Hidden Complexity in the Chemistry of Ammonolysis-Derived "γ-Mo2N": An Overlooked Oxynitride Hydride

Shobhit A. Pandey, Chi Zhang, Daniah H. Ibrahim, Elise A. Goldfine, Jill K. Wenderott, Roberto Dos Reis, Rick L. Paul, Ioannis Spanopoulos, Mercouri Kanatzidis, Michael J. Bedzyk, Vinayak P. Dravid*, Gabriela B. González, Sossina M. Haile

*Corresponding author for this work

Research output: Contribution to journalArticlepeer-review

Abstract

Molybdenum nitrides have been employed in a variety of applications. For use in catalysis, the cubic γphase with the nominal stoichiometry Mo2N and the space group Fm3¯ m is typically prepared by high-temperature reaction of MoO3 with NH3. The literature presents conflicting reports of the possible presence of residual oxygen from typical ammonolysis reactions and whether such species influence the crystal structure and morphology. With the aim of resolving these open questions, a comprehensive study of the chemistry, crystal structure, and electronic structure of molybdenum nitride materials prepared by ammonolysis has been undertaken here, with particular focus on the role of reaction temperature.

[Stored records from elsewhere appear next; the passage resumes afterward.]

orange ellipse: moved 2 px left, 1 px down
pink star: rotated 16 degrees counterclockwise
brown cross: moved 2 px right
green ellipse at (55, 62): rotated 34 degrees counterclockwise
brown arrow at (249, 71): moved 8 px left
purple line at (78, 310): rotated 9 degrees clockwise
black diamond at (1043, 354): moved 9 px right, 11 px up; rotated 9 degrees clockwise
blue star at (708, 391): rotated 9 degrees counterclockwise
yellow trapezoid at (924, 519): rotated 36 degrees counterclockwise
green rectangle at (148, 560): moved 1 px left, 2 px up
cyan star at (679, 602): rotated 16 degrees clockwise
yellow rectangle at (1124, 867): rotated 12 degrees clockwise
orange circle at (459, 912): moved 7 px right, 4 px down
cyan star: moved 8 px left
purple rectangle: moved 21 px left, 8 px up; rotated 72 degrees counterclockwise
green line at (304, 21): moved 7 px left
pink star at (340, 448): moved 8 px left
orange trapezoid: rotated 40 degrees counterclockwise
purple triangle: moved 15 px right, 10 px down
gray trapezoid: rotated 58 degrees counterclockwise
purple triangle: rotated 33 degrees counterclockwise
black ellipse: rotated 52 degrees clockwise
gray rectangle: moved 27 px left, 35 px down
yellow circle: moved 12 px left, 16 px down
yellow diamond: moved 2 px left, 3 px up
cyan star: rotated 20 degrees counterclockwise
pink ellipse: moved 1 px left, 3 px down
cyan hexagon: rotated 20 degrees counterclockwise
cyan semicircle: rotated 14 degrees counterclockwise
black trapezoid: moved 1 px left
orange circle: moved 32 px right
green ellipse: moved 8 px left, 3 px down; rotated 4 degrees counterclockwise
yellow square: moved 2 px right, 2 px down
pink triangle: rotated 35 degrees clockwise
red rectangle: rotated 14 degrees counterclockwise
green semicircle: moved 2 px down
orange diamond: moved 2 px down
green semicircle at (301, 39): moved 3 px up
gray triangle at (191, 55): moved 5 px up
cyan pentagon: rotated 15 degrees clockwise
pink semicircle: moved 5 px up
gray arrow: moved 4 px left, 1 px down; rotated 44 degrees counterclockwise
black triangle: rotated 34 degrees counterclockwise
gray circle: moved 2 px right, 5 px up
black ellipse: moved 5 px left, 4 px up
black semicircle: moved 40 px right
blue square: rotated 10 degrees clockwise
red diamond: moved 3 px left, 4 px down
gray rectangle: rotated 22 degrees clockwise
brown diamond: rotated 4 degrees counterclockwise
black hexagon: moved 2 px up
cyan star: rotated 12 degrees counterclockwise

Ammonolysis of MoO3 was carried out at 973 and 1073 K and yielded single-phase cubic products. Using electron energy loss spectroscopy (EELS), X-ray photoelectron spectroscopy (XPS), thermogravimetric analysis, prompt gamma-ray neutron activation analysis, and combustion analysis, significant concentrations of oxygen and, to a lesser extent, hydrogen were found in both materials. The crystal structure of each phase was refined by Rietveld analysis using combined synchrotron X-ray diffraction and neutron diffraction data. The structures were found to be derivatives of the B1 rock salt (halite) structure, as is often reported for "γ-Mo2N."However, both materials adopt the space group Pm3¯ m, as opposed to the typically presumed space group of Fm3¯ m, and both have much higher anion content than implied by the stoichiometry Mo2N. Ordering of cation vacancies and of anion species is responsible for the loss of the translational symmetry expected for the space group Fm3¯ m. X-ray absorption spectroscopy studies, along with the EELS and XPS results, showed the Mo oxidation state to be diminished with higher temperature synthesis, consistent with the retention of a lower concentration of anions and in particular oxygen. The difficulty in differentiating oxygen and nitrogen and the impossibility of detecting hydrogen by X-ray and electron diffraction methods, especially in the presence of the heavy element Mo, have likely inhibited accurate identification of Mo1-x(N1-yOy)Hz as the product of MoO3 ammonolysis. The findings reported here offer a critical assessment for understanding the properties of molybdenum "nitrides"in electronic and catalytic applications.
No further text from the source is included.